[ASSIGNMENT]: The records below need to be printed in full. Keep each one exact.

[LISTED ENTRIES]:
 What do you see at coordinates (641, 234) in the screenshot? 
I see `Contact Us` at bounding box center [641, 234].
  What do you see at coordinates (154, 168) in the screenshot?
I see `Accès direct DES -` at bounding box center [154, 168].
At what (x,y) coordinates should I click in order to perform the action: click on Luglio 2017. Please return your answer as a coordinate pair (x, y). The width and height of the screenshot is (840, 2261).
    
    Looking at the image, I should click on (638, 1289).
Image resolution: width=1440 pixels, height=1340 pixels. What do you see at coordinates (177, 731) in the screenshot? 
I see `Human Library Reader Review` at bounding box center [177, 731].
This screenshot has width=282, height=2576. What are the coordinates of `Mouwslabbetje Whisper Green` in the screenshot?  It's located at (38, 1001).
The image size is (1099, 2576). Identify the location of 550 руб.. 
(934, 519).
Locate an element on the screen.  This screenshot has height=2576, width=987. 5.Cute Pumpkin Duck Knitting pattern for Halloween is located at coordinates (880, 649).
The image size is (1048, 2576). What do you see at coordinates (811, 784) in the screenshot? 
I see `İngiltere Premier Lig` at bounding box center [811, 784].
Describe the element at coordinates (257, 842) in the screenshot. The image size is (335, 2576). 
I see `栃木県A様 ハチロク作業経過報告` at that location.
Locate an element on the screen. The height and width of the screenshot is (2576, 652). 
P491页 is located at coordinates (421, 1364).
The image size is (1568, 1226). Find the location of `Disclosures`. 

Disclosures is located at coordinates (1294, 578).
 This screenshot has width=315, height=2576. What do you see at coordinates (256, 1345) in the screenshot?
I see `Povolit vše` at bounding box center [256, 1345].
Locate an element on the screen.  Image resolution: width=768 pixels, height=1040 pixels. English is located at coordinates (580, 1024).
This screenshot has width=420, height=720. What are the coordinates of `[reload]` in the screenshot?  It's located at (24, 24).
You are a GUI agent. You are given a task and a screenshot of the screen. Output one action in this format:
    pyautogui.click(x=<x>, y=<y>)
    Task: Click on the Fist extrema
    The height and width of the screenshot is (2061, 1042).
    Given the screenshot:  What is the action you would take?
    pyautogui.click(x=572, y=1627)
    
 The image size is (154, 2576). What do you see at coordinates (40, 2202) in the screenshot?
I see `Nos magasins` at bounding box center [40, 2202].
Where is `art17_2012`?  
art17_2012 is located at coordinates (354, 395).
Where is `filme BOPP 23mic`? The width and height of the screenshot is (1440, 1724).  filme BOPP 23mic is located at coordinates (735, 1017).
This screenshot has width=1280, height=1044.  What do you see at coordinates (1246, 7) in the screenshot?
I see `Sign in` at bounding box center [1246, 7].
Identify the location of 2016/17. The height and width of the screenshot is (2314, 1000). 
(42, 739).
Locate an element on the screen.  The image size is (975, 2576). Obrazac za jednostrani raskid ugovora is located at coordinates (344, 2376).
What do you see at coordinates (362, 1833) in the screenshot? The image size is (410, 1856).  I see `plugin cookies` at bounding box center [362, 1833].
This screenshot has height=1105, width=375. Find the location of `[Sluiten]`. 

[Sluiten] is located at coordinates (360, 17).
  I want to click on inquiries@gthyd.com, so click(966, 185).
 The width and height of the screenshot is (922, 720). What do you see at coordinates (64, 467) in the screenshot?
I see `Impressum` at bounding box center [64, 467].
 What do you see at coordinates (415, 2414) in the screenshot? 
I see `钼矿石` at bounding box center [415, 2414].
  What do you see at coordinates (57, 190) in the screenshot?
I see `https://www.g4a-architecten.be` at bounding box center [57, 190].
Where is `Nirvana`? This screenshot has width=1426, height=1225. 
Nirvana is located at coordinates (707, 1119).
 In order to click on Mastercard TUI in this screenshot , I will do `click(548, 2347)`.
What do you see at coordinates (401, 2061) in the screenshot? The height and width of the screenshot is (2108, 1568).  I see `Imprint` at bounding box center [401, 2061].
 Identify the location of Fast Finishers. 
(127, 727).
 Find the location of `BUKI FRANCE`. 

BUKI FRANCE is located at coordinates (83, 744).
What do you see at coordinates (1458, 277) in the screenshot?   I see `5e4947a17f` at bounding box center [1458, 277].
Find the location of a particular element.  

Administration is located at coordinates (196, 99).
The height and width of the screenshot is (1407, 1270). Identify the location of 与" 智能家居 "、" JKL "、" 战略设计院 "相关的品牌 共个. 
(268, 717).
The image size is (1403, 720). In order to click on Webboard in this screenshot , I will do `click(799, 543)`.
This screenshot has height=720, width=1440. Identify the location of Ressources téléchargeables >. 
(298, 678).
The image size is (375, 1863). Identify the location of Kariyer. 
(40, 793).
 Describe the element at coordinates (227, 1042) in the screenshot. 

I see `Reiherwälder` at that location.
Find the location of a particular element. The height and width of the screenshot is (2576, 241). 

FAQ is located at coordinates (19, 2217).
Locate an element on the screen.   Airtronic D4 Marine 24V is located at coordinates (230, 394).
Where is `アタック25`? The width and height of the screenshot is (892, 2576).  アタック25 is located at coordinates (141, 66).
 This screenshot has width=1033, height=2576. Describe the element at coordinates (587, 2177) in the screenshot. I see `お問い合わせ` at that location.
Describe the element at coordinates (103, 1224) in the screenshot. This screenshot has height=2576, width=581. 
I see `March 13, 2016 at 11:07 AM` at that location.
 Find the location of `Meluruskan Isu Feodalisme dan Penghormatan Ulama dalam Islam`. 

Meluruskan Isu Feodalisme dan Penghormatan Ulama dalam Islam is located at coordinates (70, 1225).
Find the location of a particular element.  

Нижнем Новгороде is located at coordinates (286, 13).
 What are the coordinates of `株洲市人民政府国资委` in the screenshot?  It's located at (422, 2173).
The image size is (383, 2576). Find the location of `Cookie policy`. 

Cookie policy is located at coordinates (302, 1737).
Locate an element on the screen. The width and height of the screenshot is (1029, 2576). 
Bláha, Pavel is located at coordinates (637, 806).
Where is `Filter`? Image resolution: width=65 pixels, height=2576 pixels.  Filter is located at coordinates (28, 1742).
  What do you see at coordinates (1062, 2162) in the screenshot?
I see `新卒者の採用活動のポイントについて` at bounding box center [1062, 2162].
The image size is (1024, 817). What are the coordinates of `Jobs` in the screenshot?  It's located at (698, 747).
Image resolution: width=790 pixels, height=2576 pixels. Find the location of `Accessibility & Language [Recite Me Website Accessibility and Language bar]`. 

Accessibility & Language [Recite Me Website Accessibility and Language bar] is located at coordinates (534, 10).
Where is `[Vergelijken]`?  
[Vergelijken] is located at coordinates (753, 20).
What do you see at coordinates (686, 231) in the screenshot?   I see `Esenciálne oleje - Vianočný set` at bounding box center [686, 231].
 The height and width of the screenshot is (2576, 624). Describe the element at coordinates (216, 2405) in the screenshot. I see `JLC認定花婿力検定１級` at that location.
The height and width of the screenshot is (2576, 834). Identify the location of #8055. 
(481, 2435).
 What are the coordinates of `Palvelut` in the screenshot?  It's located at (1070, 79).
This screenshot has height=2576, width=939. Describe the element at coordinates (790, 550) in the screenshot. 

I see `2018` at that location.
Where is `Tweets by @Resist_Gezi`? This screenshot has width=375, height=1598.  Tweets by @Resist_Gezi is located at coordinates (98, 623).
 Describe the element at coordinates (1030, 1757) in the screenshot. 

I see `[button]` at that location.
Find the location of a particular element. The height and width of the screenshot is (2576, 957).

[ANSWER SECTION]:
 What do you see at coordinates (641, 234) in the screenshot? 
I see `Contact Us` at bounding box center [641, 234].
  What do you see at coordinates (154, 168) in the screenshot?
I see `Accès direct DES -` at bounding box center [154, 168].
At what (x,y) coordinates should I click in order to perform the action: click on Luglio 2017. Please return your answer as a coordinate pair (x, y). The width and height of the screenshot is (840, 2261).
    
    Looking at the image, I should click on (638, 1289).
Image resolution: width=1440 pixels, height=1340 pixels. What do you see at coordinates (177, 731) in the screenshot? 
I see `Human Library Reader Review` at bounding box center [177, 731].
This screenshot has width=282, height=2576. What are the coordinates of `Mouwslabbetje Whisper Green` in the screenshot?  It's located at (38, 1001).
The image size is (1099, 2576). Identify the location of 550 руб.. 
(934, 519).
Locate an element on the screen.  This screenshot has height=2576, width=987. 5.Cute Pumpkin Duck Knitting pattern for Halloween is located at coordinates (880, 649).
The image size is (1048, 2576). What do you see at coordinates (811, 784) in the screenshot? 
I see `İngiltere Premier Lig` at bounding box center [811, 784].
Describe the element at coordinates (257, 842) in the screenshot. The image size is (335, 2576). 
I see `栃木県A様 ハチロク作業経過報告` at that location.
Locate an element on the screen. The height and width of the screenshot is (2576, 652). 
P491页 is located at coordinates (421, 1364).
The image size is (1568, 1226). Find the location of `Disclosures`. 

Disclosures is located at coordinates (1294, 578).
 This screenshot has width=315, height=2576. What do you see at coordinates (256, 1345) in the screenshot?
I see `Povolit vše` at bounding box center [256, 1345].
Locate an element on the screen.  Image resolution: width=768 pixels, height=1040 pixels. English is located at coordinates (580, 1024).
This screenshot has width=420, height=720. What are the coordinates of `[reload]` in the screenshot?  It's located at (24, 24).
You are a GUI agent. You are given a task and a screenshot of the screen. Output one action in this format:
    pyautogui.click(x=<x>, y=<y>)
    Task: Click on the Fist extrema
    The height and width of the screenshot is (2061, 1042).
    Given the screenshot:  What is the action you would take?
    pyautogui.click(x=572, y=1627)
    
 The image size is (154, 2576). What do you see at coordinates (40, 2202) in the screenshot?
I see `Nos magasins` at bounding box center [40, 2202].
Where is `art17_2012`?  
art17_2012 is located at coordinates (354, 395).
Where is `filme BOPP 23mic`? The width and height of the screenshot is (1440, 1724).  filme BOPP 23mic is located at coordinates (735, 1017).
This screenshot has width=1280, height=1044.  What do you see at coordinates (1246, 7) in the screenshot?
I see `Sign in` at bounding box center [1246, 7].
Identify the location of 2016/17. The height and width of the screenshot is (2314, 1000). 
(42, 739).
Locate an element on the screen.  The image size is (975, 2576). Obrazac za jednostrani raskid ugovora is located at coordinates (344, 2376).
What do you see at coordinates (362, 1833) in the screenshot? The image size is (410, 1856).  I see `plugin cookies` at bounding box center [362, 1833].
This screenshot has height=1105, width=375. Find the location of `[Sluiten]`. 

[Sluiten] is located at coordinates (360, 17).
  I want to click on inquiries@gthyd.com, so click(966, 185).
 The width and height of the screenshot is (922, 720). What do you see at coordinates (64, 467) in the screenshot?
I see `Impressum` at bounding box center [64, 467].
 What do you see at coordinates (415, 2414) in the screenshot? 
I see `钼矿石` at bounding box center [415, 2414].
  What do you see at coordinates (57, 190) in the screenshot?
I see `https://www.g4a-architecten.be` at bounding box center [57, 190].
Where is `Nirvana`? This screenshot has width=1426, height=1225. 
Nirvana is located at coordinates (707, 1119).
 In order to click on Mastercard TUI in this screenshot , I will do `click(548, 2347)`.
What do you see at coordinates (401, 2061) in the screenshot? The height and width of the screenshot is (2108, 1568).  I see `Imprint` at bounding box center [401, 2061].
 Identify the location of Fast Finishers. 
(127, 727).
 Find the location of `BUKI FRANCE`. 

BUKI FRANCE is located at coordinates (83, 744).
What do you see at coordinates (1458, 277) in the screenshot?   I see `5e4947a17f` at bounding box center [1458, 277].
Find the location of a particular element.  

Administration is located at coordinates (196, 99).
The height and width of the screenshot is (1407, 1270). Identify the location of 与" 智能家居 "、" JKL "、" 战略设计院 "相关的品牌 共个. 
(268, 717).
The image size is (1403, 720). In order to click on Webboard in this screenshot , I will do `click(799, 543)`.
This screenshot has height=720, width=1440. Identify the location of Ressources téléchargeables >. 
(298, 678).
The image size is (375, 1863). Identify the location of Kariyer. 
(40, 793).
 Describe the element at coordinates (227, 1042) in the screenshot. 

I see `Reiherwälder` at that location.
Find the location of a particular element. The height and width of the screenshot is (2576, 241). 

FAQ is located at coordinates (19, 2217).
Locate an element on the screen.   Airtronic D4 Marine 24V is located at coordinates (230, 394).
Where is `アタック25`? The width and height of the screenshot is (892, 2576).  アタック25 is located at coordinates (141, 66).
 This screenshot has width=1033, height=2576. Describe the element at coordinates (587, 2177) in the screenshot. I see `お問い合わせ` at that location.
Describe the element at coordinates (103, 1224) in the screenshot. This screenshot has height=2576, width=581. 
I see `March 13, 2016 at 11:07 AM` at that location.
 Find the location of `Meluruskan Isu Feodalisme dan Penghormatan Ulama dalam Islam`. 

Meluruskan Isu Feodalisme dan Penghormatan Ulama dalam Islam is located at coordinates (70, 1225).
Find the location of a particular element.  

Нижнем Новгороде is located at coordinates (286, 13).
 What are the coordinates of `株洲市人民政府国资委` in the screenshot?  It's located at (422, 2173).
The image size is (383, 2576). Find the location of `Cookie policy`. 

Cookie policy is located at coordinates (302, 1737).
Locate an element on the screen. The width and height of the screenshot is (1029, 2576). 
Bláha, Pavel is located at coordinates (637, 806).
Where is `Filter`? Image resolution: width=65 pixels, height=2576 pixels.  Filter is located at coordinates (28, 1742).
  What do you see at coordinates (1062, 2162) in the screenshot?
I see `新卒者の採用活動のポイントについて` at bounding box center [1062, 2162].
The image size is (1024, 817). What are the coordinates of `Jobs` in the screenshot?  It's located at (698, 747).
Image resolution: width=790 pixels, height=2576 pixels. Find the location of `Accessibility & Language [Recite Me Website Accessibility and Language bar]`. 

Accessibility & Language [Recite Me Website Accessibility and Language bar] is located at coordinates (534, 10).
Where is `[Vergelijken]`?  
[Vergelijken] is located at coordinates (753, 20).
What do you see at coordinates (686, 231) in the screenshot?   I see `Esenciálne oleje - Vianočný set` at bounding box center [686, 231].
 The height and width of the screenshot is (2576, 624). Describe the element at coordinates (216, 2405) in the screenshot. I see `JLC認定花婿力検定１級` at that location.
The height and width of the screenshot is (2576, 834). Identify the location of #8055. 
(481, 2435).
 What are the coordinates of `Palvelut` in the screenshot?  It's located at (1070, 79).
This screenshot has height=2576, width=939. Describe the element at coordinates (790, 550) in the screenshot. 

I see `2018` at that location.
Where is `Tweets by @Resist_Gezi`? This screenshot has width=375, height=1598.  Tweets by @Resist_Gezi is located at coordinates (98, 623).
 Describe the element at coordinates (1030, 1757) in the screenshot. 

I see `[button]` at that location.
Find the location of a particular element. The height and width of the screenshot is (2576, 957).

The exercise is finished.